Sempre era uma festa.

Até que, algumas vezes, o avô abria a janela
E gritava para pararmos com o barulho
Porque se não iria fazer o relho estalar
no nosso lombo.

No lombo dos meus primos, eu sabia.

Eu era muito pequeno ainda,
Mas aquela hora era a melhor hora de todas.

Meu avô já não tinha quase forças,
Mal levantava da cama.

Eu era muito pequeno ainda, mas lembro.

Um dia, num desses jogos acirrados,
Acabou acontecendo uma penalidade
para o meu time.
Meu primo quis chutar e eu disse que não.
Chorei, afinal eu era pequeno.
E me considerava o craque do time.

Meu primo só disse que saísse da frente.

E tudo ficou naquele 'eu chuto!
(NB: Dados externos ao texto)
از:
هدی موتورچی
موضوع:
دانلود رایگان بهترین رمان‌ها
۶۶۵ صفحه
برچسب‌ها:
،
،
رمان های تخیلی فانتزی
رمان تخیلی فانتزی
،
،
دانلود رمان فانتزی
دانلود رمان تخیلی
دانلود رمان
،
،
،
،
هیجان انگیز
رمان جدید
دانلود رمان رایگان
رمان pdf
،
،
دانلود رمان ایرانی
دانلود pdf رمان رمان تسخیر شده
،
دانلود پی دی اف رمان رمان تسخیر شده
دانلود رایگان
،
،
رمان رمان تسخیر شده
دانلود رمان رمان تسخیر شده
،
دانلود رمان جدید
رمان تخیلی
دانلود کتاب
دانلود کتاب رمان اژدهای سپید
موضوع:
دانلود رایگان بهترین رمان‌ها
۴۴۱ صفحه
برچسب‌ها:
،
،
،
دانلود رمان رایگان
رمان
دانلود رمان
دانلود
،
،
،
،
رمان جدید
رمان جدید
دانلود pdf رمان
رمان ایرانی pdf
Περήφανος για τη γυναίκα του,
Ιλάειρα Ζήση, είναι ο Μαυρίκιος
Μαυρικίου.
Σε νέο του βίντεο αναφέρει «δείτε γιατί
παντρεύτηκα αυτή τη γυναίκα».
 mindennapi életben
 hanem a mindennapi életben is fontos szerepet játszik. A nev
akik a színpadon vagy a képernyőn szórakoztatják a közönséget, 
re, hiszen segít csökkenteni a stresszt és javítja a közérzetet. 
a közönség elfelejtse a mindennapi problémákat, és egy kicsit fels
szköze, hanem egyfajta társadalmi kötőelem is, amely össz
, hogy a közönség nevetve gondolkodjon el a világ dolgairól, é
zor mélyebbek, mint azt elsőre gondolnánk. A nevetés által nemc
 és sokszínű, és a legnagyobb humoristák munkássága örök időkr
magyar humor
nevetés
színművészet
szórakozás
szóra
Não, eu é que chuto!'

Choradeira e gritos.

Gritos e choradeira.

Até que ouvimos a voz de sempre...
Só que, dessa vez, muito mais perto de nós.

'Deixa que eeeu chuto, gurizada de uma figa.'

Foi um esparramo.

Eu corri na direção das casas dos meus pais,
Que moravam ao lado.

E só tive tempo de ver o velho avô chutando a bola
Enquanto, ao mesmo tempo,
Dava um relhaço no primo menor.

O primo mais velho tratava de fugir,
Arrodiando o galpão.

O avô, com uma agilidade impensada,
Atirou o relho e acertou o seu calcanhar, 
                                                   derrubando-o.

Mas os dois conseguiram fugir em direção ao fundo.

Foi mesmo um esparramo.

Lindo de ver, se não fosse conosco.

Depois disso demos um tempo.

Não foi muito, mas foi um tempo.

Na verdade, creio que não durou uma semana
E já seguimos com o nosso jogo de bola de meia.

Afinal, era a hora da siesta dos adultos.

Só que daí em diante, sempre ficava um de nós
                                                              de vigia.

Lógico: para o caso de haver alguma penalidade.